Since the system pretends to be production like then redundancy is a must. Deeper dive to AWS architecture on the diagram below reveals more system details.

Diagram 2. VPC Architecture.

AWS VPC has two subnets distributed across two availability zones. Load balancer legs and WAF instances are going to present in each subnet. Such workload distribution provides geographical resiliency. Even if the entire AWS datacenter in one zone goes down WAF instances in other zone keep woking. Therefore WAF deployment keeps handling traffic and applications remain available to the public. Such a scenario reveals the rule of thumb.

Rule: Always keep instances load below fifty percent to prevent overload in case of loss up to half of the instances.

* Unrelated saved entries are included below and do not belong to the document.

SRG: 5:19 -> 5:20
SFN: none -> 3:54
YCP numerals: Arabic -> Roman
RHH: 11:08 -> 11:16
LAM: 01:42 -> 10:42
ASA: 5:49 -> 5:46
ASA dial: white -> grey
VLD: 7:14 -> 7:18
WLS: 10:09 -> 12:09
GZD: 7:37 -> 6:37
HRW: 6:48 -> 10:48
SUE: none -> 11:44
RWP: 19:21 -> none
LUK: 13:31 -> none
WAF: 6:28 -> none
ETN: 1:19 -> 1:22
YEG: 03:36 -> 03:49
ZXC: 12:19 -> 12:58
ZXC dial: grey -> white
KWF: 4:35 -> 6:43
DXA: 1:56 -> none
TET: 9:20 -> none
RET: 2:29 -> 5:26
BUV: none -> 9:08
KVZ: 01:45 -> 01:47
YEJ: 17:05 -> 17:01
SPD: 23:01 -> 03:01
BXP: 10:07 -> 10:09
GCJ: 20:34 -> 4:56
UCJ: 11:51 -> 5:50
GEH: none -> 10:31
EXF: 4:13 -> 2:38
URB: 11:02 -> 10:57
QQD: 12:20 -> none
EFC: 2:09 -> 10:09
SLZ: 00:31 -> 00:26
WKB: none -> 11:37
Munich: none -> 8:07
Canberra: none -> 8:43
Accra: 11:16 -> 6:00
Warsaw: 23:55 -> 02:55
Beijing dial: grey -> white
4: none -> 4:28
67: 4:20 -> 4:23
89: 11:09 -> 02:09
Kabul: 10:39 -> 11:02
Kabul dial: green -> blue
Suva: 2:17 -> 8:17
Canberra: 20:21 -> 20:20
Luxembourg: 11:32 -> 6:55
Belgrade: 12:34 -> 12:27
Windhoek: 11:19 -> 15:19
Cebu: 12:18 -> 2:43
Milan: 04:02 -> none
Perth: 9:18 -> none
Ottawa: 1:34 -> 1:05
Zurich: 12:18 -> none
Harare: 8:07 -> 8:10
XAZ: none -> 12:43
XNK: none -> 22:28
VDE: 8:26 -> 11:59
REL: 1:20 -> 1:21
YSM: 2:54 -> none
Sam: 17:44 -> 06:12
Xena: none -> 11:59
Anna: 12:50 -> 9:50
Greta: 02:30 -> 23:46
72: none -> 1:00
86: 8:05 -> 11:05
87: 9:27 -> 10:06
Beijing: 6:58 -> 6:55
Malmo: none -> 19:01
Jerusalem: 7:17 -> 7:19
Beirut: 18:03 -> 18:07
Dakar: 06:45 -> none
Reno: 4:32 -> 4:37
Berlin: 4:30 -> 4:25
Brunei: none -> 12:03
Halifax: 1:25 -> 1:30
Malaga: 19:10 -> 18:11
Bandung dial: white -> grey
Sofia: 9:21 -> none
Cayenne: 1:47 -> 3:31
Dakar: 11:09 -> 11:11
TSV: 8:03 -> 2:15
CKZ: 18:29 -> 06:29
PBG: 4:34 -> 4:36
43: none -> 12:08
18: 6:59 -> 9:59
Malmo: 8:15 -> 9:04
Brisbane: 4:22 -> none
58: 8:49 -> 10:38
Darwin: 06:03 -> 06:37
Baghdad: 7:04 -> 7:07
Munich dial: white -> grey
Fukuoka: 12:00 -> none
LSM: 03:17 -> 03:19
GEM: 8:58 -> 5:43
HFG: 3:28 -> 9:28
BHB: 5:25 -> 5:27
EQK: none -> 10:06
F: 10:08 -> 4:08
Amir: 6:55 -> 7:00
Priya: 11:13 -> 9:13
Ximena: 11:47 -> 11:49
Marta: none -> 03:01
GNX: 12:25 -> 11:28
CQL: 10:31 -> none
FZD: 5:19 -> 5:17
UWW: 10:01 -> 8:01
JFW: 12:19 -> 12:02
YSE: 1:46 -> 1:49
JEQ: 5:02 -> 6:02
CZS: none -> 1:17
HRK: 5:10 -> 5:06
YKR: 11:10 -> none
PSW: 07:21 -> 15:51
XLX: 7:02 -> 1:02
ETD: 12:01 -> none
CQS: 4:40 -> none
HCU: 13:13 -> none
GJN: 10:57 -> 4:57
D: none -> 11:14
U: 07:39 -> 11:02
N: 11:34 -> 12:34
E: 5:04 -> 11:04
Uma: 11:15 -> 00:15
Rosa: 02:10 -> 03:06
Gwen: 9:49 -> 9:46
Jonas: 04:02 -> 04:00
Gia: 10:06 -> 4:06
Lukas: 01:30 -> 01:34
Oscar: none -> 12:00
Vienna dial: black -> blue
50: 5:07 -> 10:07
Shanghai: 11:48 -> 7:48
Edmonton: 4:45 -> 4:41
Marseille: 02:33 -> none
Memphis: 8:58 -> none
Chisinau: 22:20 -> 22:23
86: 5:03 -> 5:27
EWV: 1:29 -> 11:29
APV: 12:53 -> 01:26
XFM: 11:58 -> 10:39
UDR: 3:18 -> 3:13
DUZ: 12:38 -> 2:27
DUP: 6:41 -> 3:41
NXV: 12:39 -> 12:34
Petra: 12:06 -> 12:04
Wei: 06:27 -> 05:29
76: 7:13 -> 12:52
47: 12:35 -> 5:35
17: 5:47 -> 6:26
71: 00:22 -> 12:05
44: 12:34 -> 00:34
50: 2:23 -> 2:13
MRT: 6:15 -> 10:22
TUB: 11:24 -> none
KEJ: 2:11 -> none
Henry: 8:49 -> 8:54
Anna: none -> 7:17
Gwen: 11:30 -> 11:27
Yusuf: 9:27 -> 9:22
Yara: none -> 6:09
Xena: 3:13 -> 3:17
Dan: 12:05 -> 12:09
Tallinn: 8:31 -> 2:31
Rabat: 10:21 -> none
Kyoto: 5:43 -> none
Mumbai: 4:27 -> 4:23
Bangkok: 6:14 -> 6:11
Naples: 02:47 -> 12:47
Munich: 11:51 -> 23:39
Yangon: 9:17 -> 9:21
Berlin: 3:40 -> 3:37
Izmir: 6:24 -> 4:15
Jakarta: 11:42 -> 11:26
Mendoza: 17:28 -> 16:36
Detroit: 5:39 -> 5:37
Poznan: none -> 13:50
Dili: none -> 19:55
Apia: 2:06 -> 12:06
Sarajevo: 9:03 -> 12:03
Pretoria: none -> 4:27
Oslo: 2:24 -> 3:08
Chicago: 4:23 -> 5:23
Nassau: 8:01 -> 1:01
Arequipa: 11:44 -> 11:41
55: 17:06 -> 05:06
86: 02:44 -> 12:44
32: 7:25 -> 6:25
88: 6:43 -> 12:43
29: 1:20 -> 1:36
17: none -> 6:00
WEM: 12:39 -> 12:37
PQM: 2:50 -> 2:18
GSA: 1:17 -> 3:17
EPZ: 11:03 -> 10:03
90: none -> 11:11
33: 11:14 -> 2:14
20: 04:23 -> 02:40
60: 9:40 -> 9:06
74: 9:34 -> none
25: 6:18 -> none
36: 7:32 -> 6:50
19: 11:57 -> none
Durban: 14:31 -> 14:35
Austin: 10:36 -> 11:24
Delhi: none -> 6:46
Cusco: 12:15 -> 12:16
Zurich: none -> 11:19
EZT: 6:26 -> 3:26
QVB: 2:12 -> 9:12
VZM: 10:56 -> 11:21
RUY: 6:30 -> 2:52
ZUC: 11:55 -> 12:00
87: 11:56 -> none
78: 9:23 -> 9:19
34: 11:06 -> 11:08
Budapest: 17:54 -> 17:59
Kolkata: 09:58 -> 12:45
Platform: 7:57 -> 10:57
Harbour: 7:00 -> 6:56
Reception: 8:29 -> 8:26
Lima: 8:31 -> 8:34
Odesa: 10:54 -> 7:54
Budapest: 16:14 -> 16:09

Each tier lives in its security group. The load balancer security group allows access from any IP to HTTPS port for data traffic. WAF security group allows HTTP access from the load balancer and SSH from trusted hosts for administration purposes.

Data traffic enters load balancer public IPs and then reaches one of WAF instances via private IPs. Blocking response pages served right from WAF VMs. Clear traffic departs directly to application backends regardless of their location.

Automation

Automated deployment and operations for modern systems is de facto standard. Similar to any other systems WAF automation should cover deployment and configuration. Deployment automation sets up underlying AWS infrastructure. Configuration automation takes care of WAF policy distribution across all WAF instances. The following diagram represents an option I used to automate the NGINX App Protect instance.

Diagram 3.

Gitlab is used as a CI/CD platform. Gitlab pipeline sets up and configures the entire system from the ground up. The first stage uses terraform to create all necessary AWS resources such as VPC, subnets, load balancer, and EC2 instances out of official NGINX App Protect AMI image. Second stage provisions WAF policy across all instances.

CI/CD Pipeline

Let's take a closer look at the GitLab pipeline listing. The first stage simply uses terraform to create AWS resources as shown in diagram 2.

terraform:
  stage: terraform
  image:
    name: hashicorp/terraform:0.13.5
  before_script:
    - cd terraform
    - terraform init
  script:
    - terraform plan -out "planfile" && \
    - terraform apply -input=false "planfile"
  artifacts:
    paths:
      - terraform/hosts.cfg

The second stage applies WAF policy across all NGINX App Protect instances created by Terraform.

provision:
 stage: provision
 image:
  name: 464d41/ansible
 before_script:
  - eval $(ssh-agent -s) && \
  - echo $ANSIBLE_PRIVATE_KEY | base64 -d | ssh-add -
  - export ANSIBLE_REMOTE_USER=ubuntu
  - cd provision
  - ansible-galaxy install nginxinc.nginx_config
 script:
  - ansible-playbook -i ../terraform/hosts.cfg nap-playbook.yaml
 only:
  changes:
   - "terraform/*"
   - "provision/**/*"
   - ".gitlab-ci.yml"

WAF Deployment Automation. Terraform

There are a couple of important code snippets I would like to emphasize from terraform code.

...omitted...
module "nap" {
 source = "terraform-aws-modules/ec2-instance/aws"
 providers = {
  aws = aws.us-west-2
 }
 version = "~> 2.0"

 instance_count = 2
 name      = "nap.us-west-2c.int"
 ami      = "ami-045c0c07ba6b04fcc"
 instance_type = "t2.medium"
 root_block_device = [
  {
   volume_type = "gp2"
   volume_size = 8
  }
 ]
 associate_public_ip_address = true
 key_name        = "aws-f5-nap"
 vpc_security_group_ids = [module.nap_sg.this_security_group_id, data.aws_security_group.allow-traffic-from-trusted-sources.id]
 subnet_id       = data.aws_subnet.public.id
}

resource "local_file" "hosts_cfg" {
  content = templatefile("hosts.tmpl",
    {
      nap_instances = module.nap.public_ip
    }
  )
  filename = "hosts.cfg"
}
...omitted...

A community module to create EC2 instances is in use. It allows to save some time on implementing my own and scale deployment up and down by simply changing "instance_count" or "instance_type" values back and forth. "ami" value represents official NGINX App Protect AMI therefore no need to pre-bake custom images and buy with per-instance licenses. All instances have a public IP address assigned to them for management purposes. Only GitLab IPs are allowed to access those IPs. Data traffic comes from a load balancer through private IPs.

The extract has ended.